Wild-type (WT) BALB/c, CD40-deficient BALB/c, ovalbumin (OVA)–specific MHC class II–restricted TCR-transgenic (OT-II) CD45.1 C57BL6, and CD40 knockout (KO) CD45.2 C57BL6 mice were purchased from National Cancer Institute and The Jackson Laboratory. Influenza hemagglutinin (HA)–specific MHC class II–restricted CD4 TCR-transgenic mice (in BALB/c background, Thy-1.2) were a gift from Dr. C. Bona (Mount Sinai School of Medicine, New York, NY). Congenic Thy-1.1+ BALB/c mice were a gift from Dr. R. Dutton (Trudeau Institute). MaFIA (c-fms–specific Fas-induced apoptosis) mice (26) were obtained Dr. D.A. Cohen (University of Kentucky College of Medicine, Lexington, KY). MaFIA transgenic mice express a bicistronic transcript containing c-fms (M-CSF receptor, CD115)–specific promoter-driven EGFP and the ΔLNGFR-FKBP-Fas suicide gene. CD115-specific depletion is induced by treatment of AP20187 to induce dimerization of FKBP-Fas. All animal experiments were performed in accordance with the guidelines of Mount Sinai School of Medicine.
The MCA26 tumor line is a BALB/c-derived, chemically induced colon carcinoma with low immunogenicity (25). The MCA26 colon tumor cell line that expresses influenza HA, HA-MCA26, was established (25). The OVA expressing OVA-B16 melanoma was established (27).
The construction of Adv.mIL-12 has been described previously (28). Metastatic colon cancer was induced as described previously (6). MCA26 tumor–bearing mice were given an i.p. injection of anti-CD40 or rat immunoglobulin on days 6 and 9 after tumor implantation. Nine days later, mice with tumors measuring 8 × 8 mm2 to 10 × 10 mm2 were injected with Adv/mIL-12 or control vector DL312, followed by two injections of anti-4-1BB (100 μg; or control rat immunoglobulin; Accurate Chemical & Scientific Co.) and anti-CD40 (50 μg; or rat immunoglobulin) antibodies on days 1, 3 and days 6, 9, respectively, after viral injection.
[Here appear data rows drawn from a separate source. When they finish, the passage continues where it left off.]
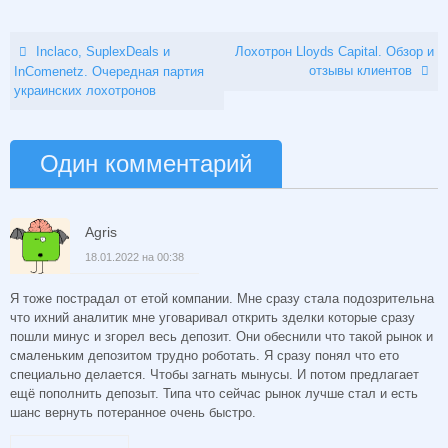
Inclaco, SuplexDeals и
Лохотрон Lloyds Capital. Обзор и
отзывы клиентов
InComenetz. Очередная партия
украинских лохотронов
Один комментарий
Agris
18.01.2022 на 00:38
Я тоже пострадал от етой компании. Мне сразу стала подозрительна
что ихний аналитик мне уговаривал открить зделки которые сразу
пошли минус и згорел весь депозит. Они обеснили что такой рынок и
смаленьким депозитом трудно роботать. Я сразу понял что ето
специально делается. Чтобы загнать мынусы. И потом предлагает
ещё пополнить депозыт. Типа что сейчас рынок лучше стал и есть
шанс вернуть потеранное очень быстро.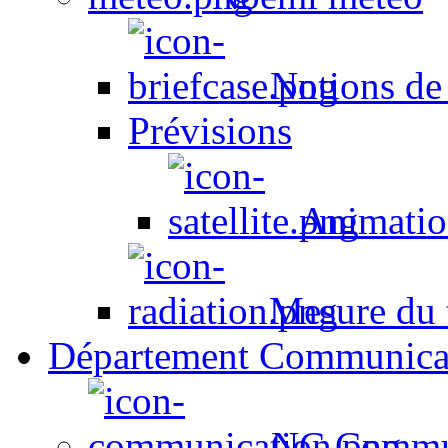
Notions de
Prévisions
Animation
Mesure du t
Département Communica
NC Commun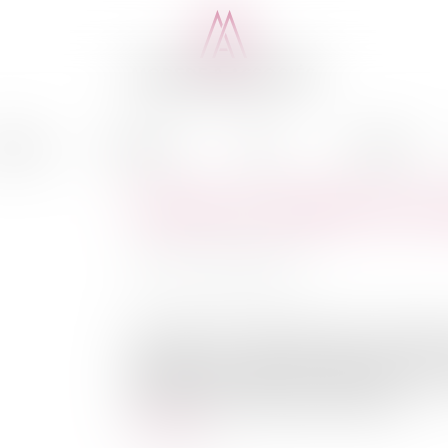
cédure
Médiation
Actus
Honoraires
Travaux sur existants et ou
Auteur : GAUVIN Ludovic
Publié le :
11/02/2026
Source :
www.eurojuris.fr
Cass, 3ème civ, 22 janvier 2026, n°24-12.809
dispositions de l’article 1792 du code civil e
réception, pour déterminer l’application ou no
les travaux de rénovation qui sont par na...
Lire la suite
Anti-Thy1.2-FITC, anti-CD40-APC, anti-Gr-1-APC, biotinylated anti-I-A, anti-Ly-6C-PE, anti-CD115-PE, anti-CD25-APC, anti-FoxP3-PE, and isotype-matched monoclonal antibodies (mAb) were purchased from eBioscience. Flow cytometric analysis were performed using LSR-II and FACSDiVa software (BD Biosciences).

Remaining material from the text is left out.